I inherited a 63 389 engine that I'm rebuilding as part of restoring my 67 Lemans. I'm still early in the teardown process but it was going well until I removed the second set of heads and found gel and foam in the #2 cylinder. The other 7 cylinders just had a little ash, rust, and very small hollow balls but the gel concerns me. Any idea what could be the cause?


----------



## tjs72goat (Jul 20, 2017)

Maybe a bad head gasket and remnants of anti freeze.


----------



## PontiacJim (Dec 29, 2012)

1963? You aren't planning on installing into the '67 are you? FYI - If you do, bell housing/trans pattern is different, starter bolts up differently, the rocker arms oil through the block and not the lifters, and other things that will not work with later parts.

Now if you are going to "fit" & "adapt" the engine into the '67, then different story. :thumbsup:


----------



## sherrre (Aug 4, 2018)

tjs72goat said:


> Maybe a bad head gasket and remnants of anti freeze.
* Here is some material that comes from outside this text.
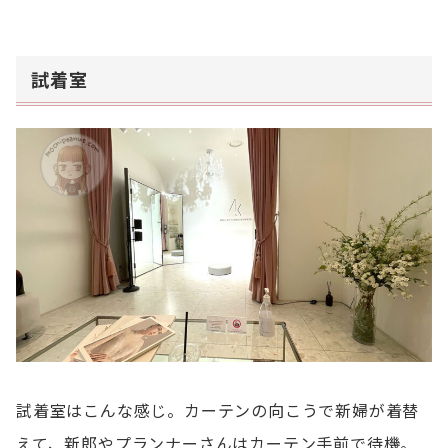
試着室
試着室はこんな感じ。カーテンの向こうで新婦が着替
えて、新郎やプランナーさんはカーテン手前で待機。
I was wondering about that. When I removed the head there was liquid that dripped on the floor. I thought it was just the blaster fluid I used to loosen the head bolts. Head gasket looked ok (not obviously blown) and the head bolts were tight. Never thought anti freeze could turn into a gel like that. I left the head how I found it and whatever it is mostly evaporated overnight. Really strange.


----------



## sherrre (Aug 4, 2018)

PontiacJim said:


> 1963? You aren't planning on installing into the '67 are you? FYI - If you do, bell housing/trans pattern is different, starter bolts up differently, the rocker arms oil through the block and not the lifters, and other things that will not work with later parts.
> 
> Now if you are going to "fit" & "adapt" the engine into the '67, then different story. :thumbsup:


Thanks! I know its going to be a good bit of work to get the '63 engine to fit in the '67 but it will be worth it in the end.


----------



## geeteeohguy (Feb 2, 2008)

X2 or 3 that water, coolant, or mouse piss got into the cylinder. That block looks pretty rusty, IMO. It may need serious work to become usable.


----------



## sherrre (Aug 4, 2018)

geeteeohguy said:


> X2 or 3 that water, coolant, or mouse piss got into the cylinder. That block looks pretty rusty, IMO. It may need serious work to become usable.
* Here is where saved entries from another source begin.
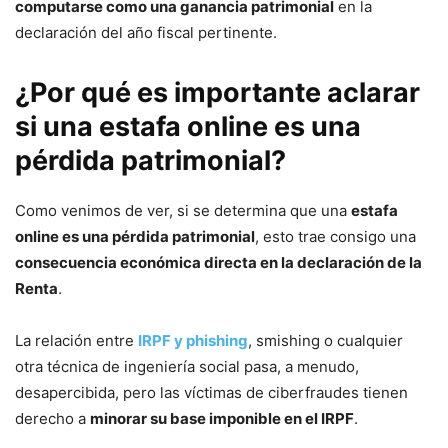
computarse como una ganancia patrimonial
en la
declaración del año fiscal pertinente.
¿Por qué es importante aclarar
si una estafa online es una
pérdida patrimonial?
Como venimos de ver, si se determina que una
estafa
online es una pérdida patrimonial
, esto trae consigo una
consecuencia económica directa en la declaración de la
Renta
.
La relación entre
IRPF y phishing
, smishing o cualquier
otra técnica de ingeniería social pasa, a menudo,
desapercibida, pero las víctimas de ciberfraudes tienen
derecho a
minorar su base imponible en el IRPF
.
Thanks! I don't see any obvious cracks in the block, head, or head gasket so I don't know where the liquid is coming from. Hopefully the block will still be usable.


----------



## ggreenwood62 (Jul 19, 2018)

sherrre said:


> Thanks! I know its going to be a good bit of work to get the '63 engine to fit in the '67 but it will be worth it in the end.
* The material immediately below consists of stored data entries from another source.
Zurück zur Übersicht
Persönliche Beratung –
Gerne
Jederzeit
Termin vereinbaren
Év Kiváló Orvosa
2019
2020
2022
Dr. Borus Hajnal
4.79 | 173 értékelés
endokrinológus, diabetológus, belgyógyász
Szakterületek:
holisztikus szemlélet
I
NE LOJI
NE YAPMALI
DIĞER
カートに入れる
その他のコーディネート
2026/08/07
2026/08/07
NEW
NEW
One thing that you have to be aware of are the motor mounts. In 64 they were moved back towards the center of the block where they are on a 67. Back in 79 I tried to put a 63 in a 67. I found a new bell housing, flywheel and other clutch and shifter parts. I moved the brake distribution block and dropped the engine in only to find out that the motor mounts were way off. 4 months of work and I was stuck. I ended up using a different engine and then it just dropped in. As long as you know up front you'll be better off.


----------



## sherrre (Aug 4, 2018)

ggreenwood62 said:


> One thing that you have to be aware of are the motor mounts. In 64 they were moved back towards the center of the block where they are on a 67. Back in 79 I tried to put a 63 in a 67. I found a new bell housing, flywheel and other clutch and shifter parts. I moved the brake distribution block and dropped the engine in only to find out that the motor mounts were way off. 4 months of work and I was stuck. I ended up using a different engine and then it just dropped in. As long as you know up front you'll be better off.


Thanks! I was under the impression that all motors mounts from '59-'69 were the same. I contacted Butler Performance and they sell the parts I'll need to make it fit. I appreciate knowing about it up front.


----------